Saturday, March 24, 2007

Swinging the lotto ax at the wrong target

The head of the Ontario Lottery and Gaming Corporation, Duncan Brown, has been fired by the province's Minister of Public Infrastructure, David Caplan. This in spite of the fact Brown was starting to clean up the fraud mess within the OLG and was fully ready to implement all the recommendations of the Ombudsman.

Perhaps a new perspective is needed at the agency that operates Ontario's games, casinos and racetracks. However, I think Caplan has this all wrong. The problem isn't with the lottery or the people at the offices in Toronto and Sault Sainte Marie who in good faith operate the games. Even though the entire current series of Super Bingo had to be pulled last week when someone discovered one could pick winners from the scratch and lose tickets without even scratching.

No, the problem is with the group of people who best know how the game is played -- the retailers who sell the tickets. The "win" rate among those operators is way higher than the general population or what one would expect it to be. This is patently unfair to those who buy scrips in the hopes he or she will have as fair a chance as anyone else.

The only truly fair way to do this would be to prohibit retailers and their employees from purchasing tickets. This might wind up excluding a large number of people -- in Ontario it could be as many as a half million -- but it could be addressed if in return the store operators got larger commissions on sales and for big wins. This is the law in many US states, but it would never fly in Canada; that is retailers would never accept a ban outright. After all, most retailers do play by the rules and it's a relative few bad apples that are the spoilers.

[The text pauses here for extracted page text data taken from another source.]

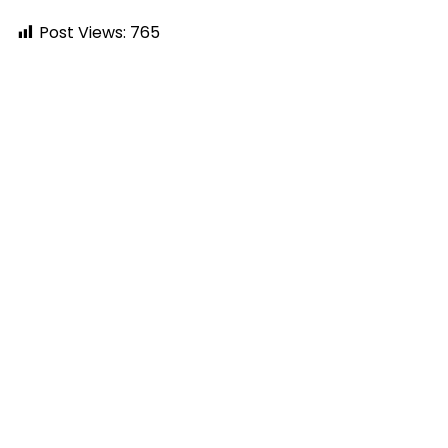
Post Views:
765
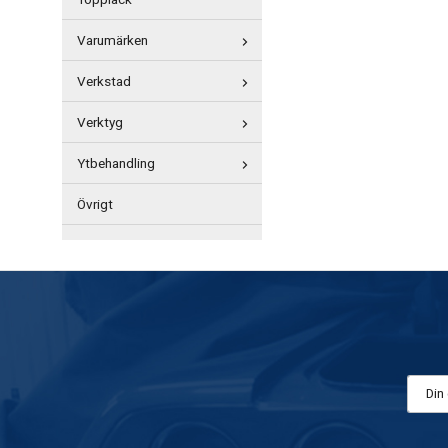
Topplack
Varumärken
Verkstad
Verktyg
Ytbehandling
Övrigt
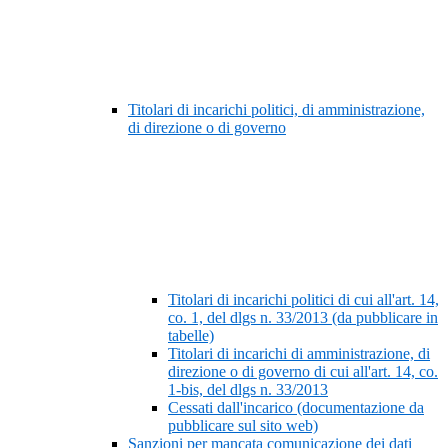
Titolari di incarichi politici, di amministrazione,
di direzione o di governo
Titolari di incarichi politici di cui all'art. 14,
co. 1, del dlgs n. 33/2013 (da pubblicare in
tabelle)
Titolari di incarichi di amministrazione, di
direzione o di governo di cui all'art. 14, co.
1-bis, del dlgs n. 33/2013
Cessati dall'incarico (documentazione da
pubblicare sul sito web)
Sanzioni per mancata comunicazione dei dati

So instead there should be a "one strike rule": If a retailer gets caught cheating, he or she is not only banned from selling lottery products (which in many cases would put him or her out of business anyway) but they have to pay back any and all ill gotten gains with an additional penalty, say 50 to 100%, to go to the Criminal Injuries Compensation Board. This is in addition to jail time. We don't have to put up with unscrupulous ticket sellers, period.

In the meantime, some of the measures that OLG has already put in -- for example, a machine not only plays a special chime if it validates a "win" of over $10,000 but also locks down the terminal until the win can be verified by voice through both the retailer and the customer -- are things that should have been done long ago but are still welcome steps. That being said, Brown should be let to finish the job of weeding out the fraud, before he is let go. Caplan overreacted.